It’s budget season at the City Hall. A time of year when the City Commission works with staff to set the priorities for up coming expenditures. The commission has had one study session (Record Eagle) to discuss the proposed budget and will have another on May 12 before adopting it sometime before June 2. There’s more to the budget than streets, but with $2 million budgeted for them it warrants our focus. Some residents are trying to help us focus on Eighth St.
“This street is the armpit of the city.”
Monday night the City Commission was presented with a petition signed by over 90 people from the adjacent neighborhood and along the corridor itself (letter and signatures below). This morning, their efforts were covered by our local newspaper (Residents and businesses demand action on Eighth St. ). They specifically ask for a trial of a road conversion from four-lanes to three-lanes.
Although the idea of using “just paint” needs to be considered, in order to do that a short-term resurfacing is likely required. That begs the question: Why not just reconstruct the street (the whole street, from property line to property line) as early as 2015-16?
Certainly, there’s support for something bold and city residents only 25 weeks ago affirmed that they are willing to pay for infrastructure improvements when they carried the county road mileage. Currently, the plan isn’t to invest in this four lanes section of the city until 2018-19. That’s too long. Not only is it in rough shape, as mentioned last week, it under-performs as a street and as a road. The four-lane section of Eighth St. was the inspiration for the Corridor Improvement Plan. I think we are ready to make it a priority.
What do you think?
Here are a few comments sent in response to last week’s post:
Jane Dinnen: “I would like to see this road primarily serve its nearby citizens safely and with local economic development. As an 8th St homeowner, I think this serves to strengthen the live-ability of the locals while supporting the greater good – just not at an undue expense to the local.”
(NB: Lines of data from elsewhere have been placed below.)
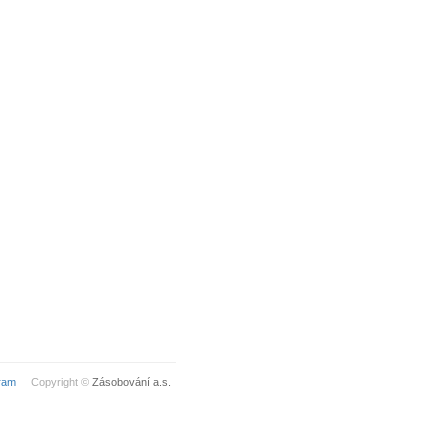
ram
Copyright ©
Zásobování a.s.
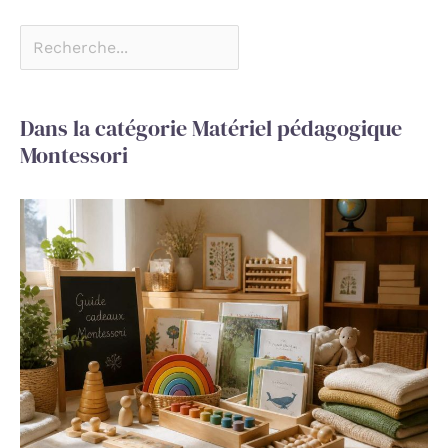
Dans la catégorie Matériel pédagogique
Montessori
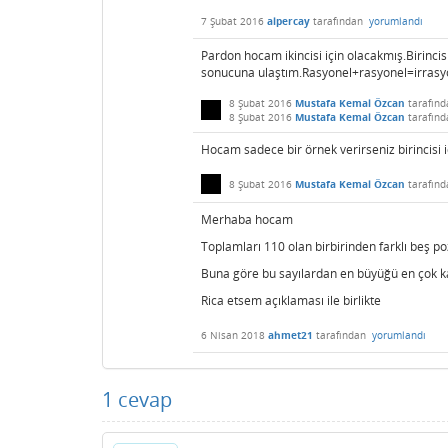
7 Şubat 2016
alpercay
tarafından
yorumlandı
Pardon hocam ikincisi için olacakmış.Birinc
sonucuna ulaştım.Rasyonel+rasyonel=irrasyo
8 Şubat 2016
Mustafa Kemal Özcan
tarafın
8 Şubat 2016
Mustafa Kemal Özcan
tarafınd
Hocam sadece bir örnek verirseniz birincisi i
8 Şubat 2016
Mustafa Kemal Özcan
tarafın
Merhaba hocam
Toplamları 110 olan birbirinden farklı beş poz
Buna göre bu sayılardan en büyüğü en çok ka
Rica etsem açıklaması ile birlikte
6 Nisan 2018
ahmet21
tarafından
yorumlandı
1
cevap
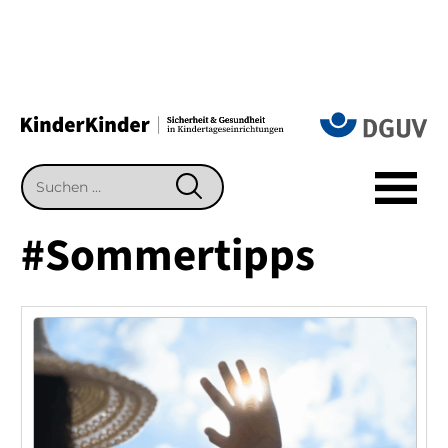
Suchen
SUCHEN
nach:
#Sommertipps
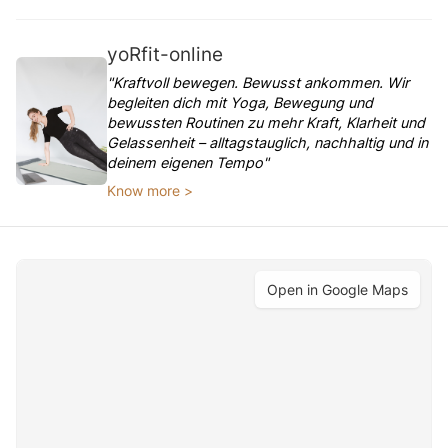
yoRfit-online
"Kraftvoll bewegen. Bewusst ankommen. Wir
begleiten dich mit Yoga, Bewegung und
bewussten Routinen zu mehr Kraft, Klarheit und
Gelassenheit – alltagstauglich, nachhaltig und in
deinem eigenen Tempo"
Know more >
Open in Google Maps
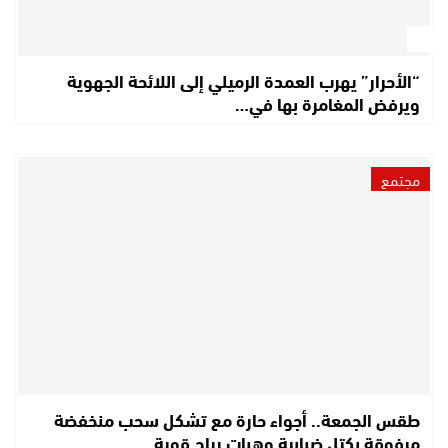
“الأحرار” يهرب العمدة الرميلي إلى اللائحة الجهوية
ويرفض المغامرة بها في…
مجتمع
طقس الجمعة.. أجواء حارة مع تشكل سحب منخفضة
مرفوقة بكتل ضبابية وهبات رياح قوية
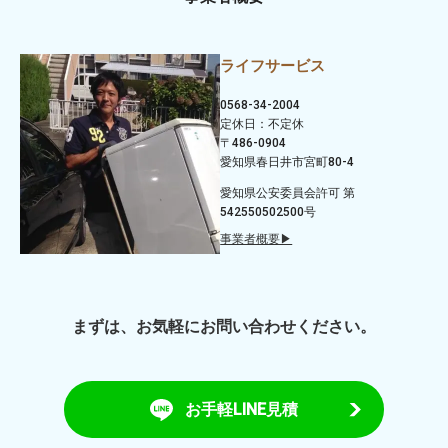
ライフサービス
0568-34-2004
定休日：不定休
〒486-0904
愛知県春日井市宮町80-4
愛知県公安委員会許可 第
542550502500号
事業者概要▶
まずは、お気軽にお問い合わせください。
お手軽LINE見積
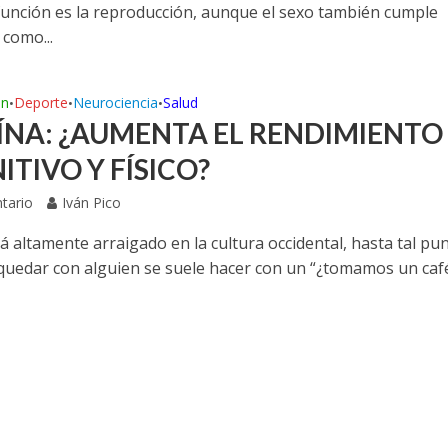
 función es la reproducción, aunque el sexo también cumple
 como...
ón
Deporte
Neurociencia
Salud
•
•
•
ÍNA: ¿AUMENTA EL RENDIMIENTO
ITIVO Y FÍSICO?
tario
Iván Pico
tá altamente arraigado en la cultura occidental, hasta tal pu
quedar con alguien se suele hacer con un “¿tomamos un café?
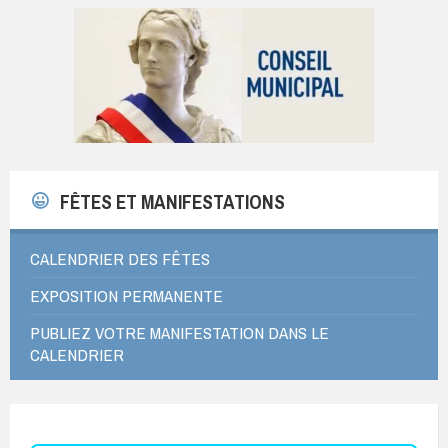
FÊTES ET MANIFESTATIONS
CALENDRIER DES FÊTES
EXPOSITION PERMANENTE
PUBLIEZ VOTRE MANIFESTATION DANS LE
CALENDRIER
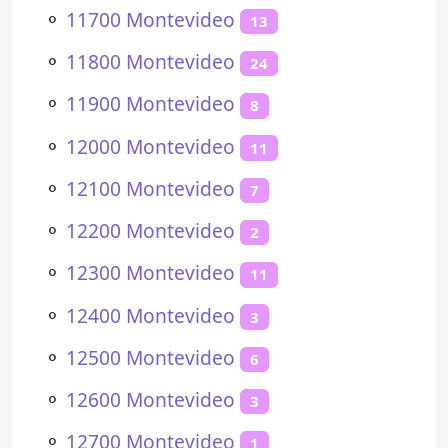
⚬
11700 Montevideo
13
⚬
11800 Montevideo
24
⚬
11900 Montevideo
8
⚬
12000 Montevideo
11
⚬
12100 Montevideo
7
⚬
12200 Montevideo
2
⚬
12300 Montevideo
11
⚬
12400 Montevideo
3
⚬
12500 Montevideo
6
⚬
12600 Montevideo
3
⚬
12700 Montevideo
1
And a wish list from Sharon Fletcher: “1. Road diet for sure! Three lanes or two with parking, with both options including bike lanes, would be better for all users than the four there now… 2. A better bridge. The sidewalks on the bridge are too narrow and close to the street… 3. Wider sidewalks throughout the corridor, far enough removed from the road so that pedestrians don’t have to walk through several inches of plow muck in the winter… 4. Parking and vehicle access to businesses via the side streets and alleys…. 5. A really good Indian restaurant.“
I think we all agree on the last point.